The Bitcoin Cash Peer-to-Peer (P2P) Network protocol is a binary protocol used by Full Nodes and [SPV](/protocol/simple-payment-verification) Nodes, transmitted via TCP.
The P2P network is similar to a gossip network, where nodes listen for messages and then relays that message to its other peers if it believes that message's content is valid.
P2P network messages do not necessarily have a reply and there is no way to unambiguously connect a sent message to a reply, although many communications are often request/response pairs.
Nodes may handle incoming messages in parallel, so a message reply order cannot be assumed.
Messages that cannot be fulfilled are sometimes dropped with no reply, and sometimes replied to via a `reject` message.
*Developer Notes: A common message strategy is to wait for any message that provides the required data (with a timeout), and then separately issue the request in a retry loop to multiple peers.*
The network identifier is used to separate blockchains and test networks.
This reduces unnecessary load on peers, allowing them to rapidly ban nodes rather then forcing the peer to do a blockchain analysis before banning or disconnecting.
For Bitcoin Cash main net, the `net magic` field is always `E3E1F3E8`.
Any message received that does not begin with the `net magic` is invalid.
The `net magic` is designed to be unlikely to occur in normal data--the characters are rarely used upper ASCII, are not valid as UTF-8, and produce a large 32-bit integer with any alignment.
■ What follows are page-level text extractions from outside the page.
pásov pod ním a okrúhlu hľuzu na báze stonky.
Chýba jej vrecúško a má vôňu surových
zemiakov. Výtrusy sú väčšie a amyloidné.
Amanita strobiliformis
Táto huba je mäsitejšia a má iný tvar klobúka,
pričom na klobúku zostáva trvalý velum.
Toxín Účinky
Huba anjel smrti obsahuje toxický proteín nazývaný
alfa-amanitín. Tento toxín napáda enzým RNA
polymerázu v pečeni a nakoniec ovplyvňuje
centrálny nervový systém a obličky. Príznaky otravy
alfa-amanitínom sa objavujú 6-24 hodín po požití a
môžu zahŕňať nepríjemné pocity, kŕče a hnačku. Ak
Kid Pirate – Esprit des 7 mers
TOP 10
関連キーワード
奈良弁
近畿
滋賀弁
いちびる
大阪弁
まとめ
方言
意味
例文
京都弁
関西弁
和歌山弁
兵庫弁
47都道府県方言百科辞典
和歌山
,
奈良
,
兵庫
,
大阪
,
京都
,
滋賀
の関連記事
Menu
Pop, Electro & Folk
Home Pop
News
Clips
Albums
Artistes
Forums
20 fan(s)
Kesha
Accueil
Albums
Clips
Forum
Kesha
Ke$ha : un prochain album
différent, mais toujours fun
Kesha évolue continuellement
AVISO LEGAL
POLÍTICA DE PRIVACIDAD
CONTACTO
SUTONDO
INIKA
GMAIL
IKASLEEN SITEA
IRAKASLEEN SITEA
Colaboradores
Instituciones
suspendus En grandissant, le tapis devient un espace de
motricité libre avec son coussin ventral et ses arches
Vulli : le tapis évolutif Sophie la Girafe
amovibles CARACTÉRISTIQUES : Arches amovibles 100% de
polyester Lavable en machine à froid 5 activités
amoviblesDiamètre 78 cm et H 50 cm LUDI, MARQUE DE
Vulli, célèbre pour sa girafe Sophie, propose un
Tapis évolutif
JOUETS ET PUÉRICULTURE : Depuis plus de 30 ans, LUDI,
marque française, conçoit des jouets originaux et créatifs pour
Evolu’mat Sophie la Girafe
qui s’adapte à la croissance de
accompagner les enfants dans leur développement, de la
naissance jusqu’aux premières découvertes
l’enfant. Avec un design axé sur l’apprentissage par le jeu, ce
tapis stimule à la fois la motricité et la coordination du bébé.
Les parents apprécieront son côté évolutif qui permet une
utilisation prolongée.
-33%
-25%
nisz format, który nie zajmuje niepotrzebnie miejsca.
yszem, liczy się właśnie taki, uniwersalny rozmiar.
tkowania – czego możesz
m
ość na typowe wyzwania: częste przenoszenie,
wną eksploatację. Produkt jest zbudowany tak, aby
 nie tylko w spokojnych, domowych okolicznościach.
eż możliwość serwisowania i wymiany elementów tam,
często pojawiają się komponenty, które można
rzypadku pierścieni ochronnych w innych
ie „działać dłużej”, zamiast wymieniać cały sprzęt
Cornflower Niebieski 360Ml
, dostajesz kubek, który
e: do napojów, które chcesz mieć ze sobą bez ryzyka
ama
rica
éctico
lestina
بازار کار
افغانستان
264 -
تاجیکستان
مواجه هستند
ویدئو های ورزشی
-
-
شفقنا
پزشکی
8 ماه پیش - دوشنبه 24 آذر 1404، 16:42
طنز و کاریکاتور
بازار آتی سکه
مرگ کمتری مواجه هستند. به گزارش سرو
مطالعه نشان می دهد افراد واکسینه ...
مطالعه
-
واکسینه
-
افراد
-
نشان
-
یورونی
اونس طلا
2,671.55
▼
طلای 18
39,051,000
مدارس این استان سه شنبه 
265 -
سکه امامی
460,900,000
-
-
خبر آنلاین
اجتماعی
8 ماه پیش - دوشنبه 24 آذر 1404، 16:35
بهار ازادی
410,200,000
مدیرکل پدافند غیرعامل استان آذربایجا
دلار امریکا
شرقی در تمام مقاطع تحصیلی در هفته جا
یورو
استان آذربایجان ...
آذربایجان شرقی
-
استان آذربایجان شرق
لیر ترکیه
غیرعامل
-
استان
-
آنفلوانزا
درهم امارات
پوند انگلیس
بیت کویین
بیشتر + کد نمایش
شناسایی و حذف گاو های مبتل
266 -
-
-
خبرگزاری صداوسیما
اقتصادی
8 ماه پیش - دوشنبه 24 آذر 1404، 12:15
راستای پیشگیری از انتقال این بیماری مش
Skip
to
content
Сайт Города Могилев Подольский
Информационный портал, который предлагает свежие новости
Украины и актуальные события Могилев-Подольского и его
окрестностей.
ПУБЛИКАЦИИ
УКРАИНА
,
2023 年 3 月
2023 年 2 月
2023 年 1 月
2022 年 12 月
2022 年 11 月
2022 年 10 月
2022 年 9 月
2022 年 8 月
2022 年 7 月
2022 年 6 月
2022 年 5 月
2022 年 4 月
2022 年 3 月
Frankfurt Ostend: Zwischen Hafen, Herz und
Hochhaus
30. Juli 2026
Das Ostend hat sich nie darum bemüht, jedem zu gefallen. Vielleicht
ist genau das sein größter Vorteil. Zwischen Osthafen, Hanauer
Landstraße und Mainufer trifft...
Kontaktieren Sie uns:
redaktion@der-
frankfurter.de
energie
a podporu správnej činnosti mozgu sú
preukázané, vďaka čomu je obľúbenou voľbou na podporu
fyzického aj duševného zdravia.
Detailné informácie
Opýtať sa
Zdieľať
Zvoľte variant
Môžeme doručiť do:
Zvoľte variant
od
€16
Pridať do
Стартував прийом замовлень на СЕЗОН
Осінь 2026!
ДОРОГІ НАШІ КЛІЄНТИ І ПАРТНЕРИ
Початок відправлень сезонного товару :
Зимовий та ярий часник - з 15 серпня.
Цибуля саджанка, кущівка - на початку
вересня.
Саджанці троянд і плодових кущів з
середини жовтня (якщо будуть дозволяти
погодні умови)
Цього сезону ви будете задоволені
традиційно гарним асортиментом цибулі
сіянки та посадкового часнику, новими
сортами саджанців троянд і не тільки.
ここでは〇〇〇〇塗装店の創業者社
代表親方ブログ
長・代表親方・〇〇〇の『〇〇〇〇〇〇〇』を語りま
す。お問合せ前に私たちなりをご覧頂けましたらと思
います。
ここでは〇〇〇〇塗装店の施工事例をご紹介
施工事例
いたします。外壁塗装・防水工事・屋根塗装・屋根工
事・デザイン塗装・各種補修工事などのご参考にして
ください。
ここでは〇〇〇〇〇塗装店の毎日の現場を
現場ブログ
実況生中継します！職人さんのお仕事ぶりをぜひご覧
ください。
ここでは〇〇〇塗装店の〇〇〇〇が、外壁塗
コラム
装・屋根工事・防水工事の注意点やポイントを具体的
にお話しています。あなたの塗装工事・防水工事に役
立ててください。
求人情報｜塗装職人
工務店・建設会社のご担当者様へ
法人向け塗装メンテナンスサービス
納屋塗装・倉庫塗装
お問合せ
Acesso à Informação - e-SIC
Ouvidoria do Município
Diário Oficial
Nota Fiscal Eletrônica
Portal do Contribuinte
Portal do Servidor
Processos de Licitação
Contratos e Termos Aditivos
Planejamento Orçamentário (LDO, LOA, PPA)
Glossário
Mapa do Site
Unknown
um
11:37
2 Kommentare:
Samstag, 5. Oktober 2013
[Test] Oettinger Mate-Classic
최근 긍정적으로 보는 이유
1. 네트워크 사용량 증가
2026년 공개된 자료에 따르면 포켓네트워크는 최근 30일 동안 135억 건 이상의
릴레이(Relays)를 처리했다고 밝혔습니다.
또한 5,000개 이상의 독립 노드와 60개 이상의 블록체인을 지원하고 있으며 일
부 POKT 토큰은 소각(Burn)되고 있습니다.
`E3E1F3E8` is the ASCII string, "cash", with each byte's highest bit set.
Messages with an unrecognized `command string` are ignored by most implementations but may result in a ban by implementations that diverge from the Satoshi-client defacto standard.
The payload byte count is the size of the payload, encoded as a [little-endian](/protocol/misc/endian/little) 4-byte integer.
The total max size of any message is `268,435,456` bytes (256 MiB), and the header for a message is always 24 bytes, therefore the max value of the payload byte count is `268,435,432` bytes.
The payload byte count may be zero, but must not be negative.